If you read my pages on Examiner.com regularly, you might have noticed that I do not include prices on many products that I review. While I’d be happy to list prices for everything if my audience was limited to Atlanta, over 95% of my readers don’t even live in Georgia. About 2% don’t live in the U.S.
There is another reason I don’t like listing prices on my reviews though, besides the fact that most people reading them don’t live anywhere near Atlanta. Prices on gluten-free products fluctuate greatly depending on where they are sold. Atlanta has the largest gluten-free community in the Southeast. The panhandle of Florida might have the smallest. It is common for patients down there to come to Atlanta to see Dr. Cynthia Rudert because many doctors down there don’t know much about celiac disease.

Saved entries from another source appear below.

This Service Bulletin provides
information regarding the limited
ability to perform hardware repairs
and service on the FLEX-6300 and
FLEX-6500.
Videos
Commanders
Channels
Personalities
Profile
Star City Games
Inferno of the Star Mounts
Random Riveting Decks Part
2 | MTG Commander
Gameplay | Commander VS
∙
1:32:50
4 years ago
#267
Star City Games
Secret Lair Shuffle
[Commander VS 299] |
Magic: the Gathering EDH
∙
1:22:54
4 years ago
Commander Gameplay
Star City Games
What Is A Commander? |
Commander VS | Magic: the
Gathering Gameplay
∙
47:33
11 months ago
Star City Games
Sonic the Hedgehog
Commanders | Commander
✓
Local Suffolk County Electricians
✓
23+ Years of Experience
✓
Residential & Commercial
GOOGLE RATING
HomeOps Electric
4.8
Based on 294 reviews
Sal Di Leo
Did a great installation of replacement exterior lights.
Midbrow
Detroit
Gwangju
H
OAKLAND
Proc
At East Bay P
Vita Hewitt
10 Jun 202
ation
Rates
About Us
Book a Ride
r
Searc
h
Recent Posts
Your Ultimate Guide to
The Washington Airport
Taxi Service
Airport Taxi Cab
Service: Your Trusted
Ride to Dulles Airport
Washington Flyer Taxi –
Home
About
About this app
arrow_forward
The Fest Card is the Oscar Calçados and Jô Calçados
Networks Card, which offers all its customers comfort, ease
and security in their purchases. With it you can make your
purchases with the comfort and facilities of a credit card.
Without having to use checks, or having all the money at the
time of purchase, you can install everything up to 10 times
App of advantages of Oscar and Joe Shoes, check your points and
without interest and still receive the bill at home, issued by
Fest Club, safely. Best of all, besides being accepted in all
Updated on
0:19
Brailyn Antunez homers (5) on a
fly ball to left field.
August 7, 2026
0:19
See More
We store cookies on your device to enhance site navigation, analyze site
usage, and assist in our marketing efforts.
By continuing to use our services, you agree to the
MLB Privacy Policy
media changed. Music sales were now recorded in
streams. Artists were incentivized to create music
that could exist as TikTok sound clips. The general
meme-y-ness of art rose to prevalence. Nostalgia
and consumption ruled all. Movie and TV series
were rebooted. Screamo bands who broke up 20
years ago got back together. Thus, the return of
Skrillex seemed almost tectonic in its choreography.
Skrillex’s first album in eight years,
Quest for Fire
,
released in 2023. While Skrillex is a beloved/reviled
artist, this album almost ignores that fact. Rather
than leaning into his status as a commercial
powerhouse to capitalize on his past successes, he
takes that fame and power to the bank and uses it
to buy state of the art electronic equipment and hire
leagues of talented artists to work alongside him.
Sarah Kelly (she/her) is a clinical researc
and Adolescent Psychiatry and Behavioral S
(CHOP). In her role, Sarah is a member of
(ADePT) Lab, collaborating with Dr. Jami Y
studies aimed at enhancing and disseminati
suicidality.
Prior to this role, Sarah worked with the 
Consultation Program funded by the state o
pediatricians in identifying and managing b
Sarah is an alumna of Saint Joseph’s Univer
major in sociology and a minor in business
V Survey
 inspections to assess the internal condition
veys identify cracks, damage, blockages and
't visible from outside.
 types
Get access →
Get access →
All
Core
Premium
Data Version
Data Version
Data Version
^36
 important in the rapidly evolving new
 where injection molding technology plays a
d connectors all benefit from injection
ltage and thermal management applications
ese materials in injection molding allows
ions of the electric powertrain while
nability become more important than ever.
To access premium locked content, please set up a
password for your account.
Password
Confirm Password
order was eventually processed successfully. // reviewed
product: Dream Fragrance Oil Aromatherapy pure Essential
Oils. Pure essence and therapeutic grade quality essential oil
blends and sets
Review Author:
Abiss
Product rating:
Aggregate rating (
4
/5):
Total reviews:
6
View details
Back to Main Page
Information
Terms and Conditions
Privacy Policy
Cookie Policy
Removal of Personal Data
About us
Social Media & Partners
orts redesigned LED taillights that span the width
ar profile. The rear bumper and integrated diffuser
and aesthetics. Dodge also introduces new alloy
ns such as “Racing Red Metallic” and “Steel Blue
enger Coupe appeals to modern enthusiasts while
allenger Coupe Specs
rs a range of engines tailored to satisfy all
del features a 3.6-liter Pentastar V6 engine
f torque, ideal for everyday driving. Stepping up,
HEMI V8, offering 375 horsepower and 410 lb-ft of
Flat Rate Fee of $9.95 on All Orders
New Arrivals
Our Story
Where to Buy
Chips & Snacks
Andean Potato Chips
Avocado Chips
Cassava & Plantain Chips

Fewer people eating gluten-free in an area equals much higher prices for gluten-free products there. It’s a matter of supply and demand, like everything else in business. There is gluten-free flour blend that sells for $3.49 at most places in Atlanta. The exact same item sells for $5.89 in several parts of Florida. It’s not a different size – it’s not a different anything. Yet, it’s over $2 more per package because the small stores in Florida can’t sell as much of it as the stores in our area can.
If I lived in a tiny place with limited gluten-free product choices, I would not want to know that I have to pay $5.89 for something that sells for only $3.49 elsewhere. It would annoy me to pay that much more for a product than others have to pay – every time I bought it. Until everyone who should be eating gluten-free knows they should be (and does it), these price fluctuations will continue in the market. There will always be some fluctuation of course, which is understandable. However, some products cost over double elsewhere than they do in Atlanta.
Since everyone can’t move to a major city for the exceptional gluten-free options, we should all do what we can to drive celiac diagnosis rates up. Urge your family members to be tested – even if they are asymptomatic. Family members should be tested every 3-5 years, depending on which celiac expert you’re talking to.
If we all wait around until the NIH plan to educate doctors about celiac disease kicks in – we might be waiting forever. It is up to our community to step up and drive the change needed in the U.S. regarding celiac, gluten intolerance and other food intolerances.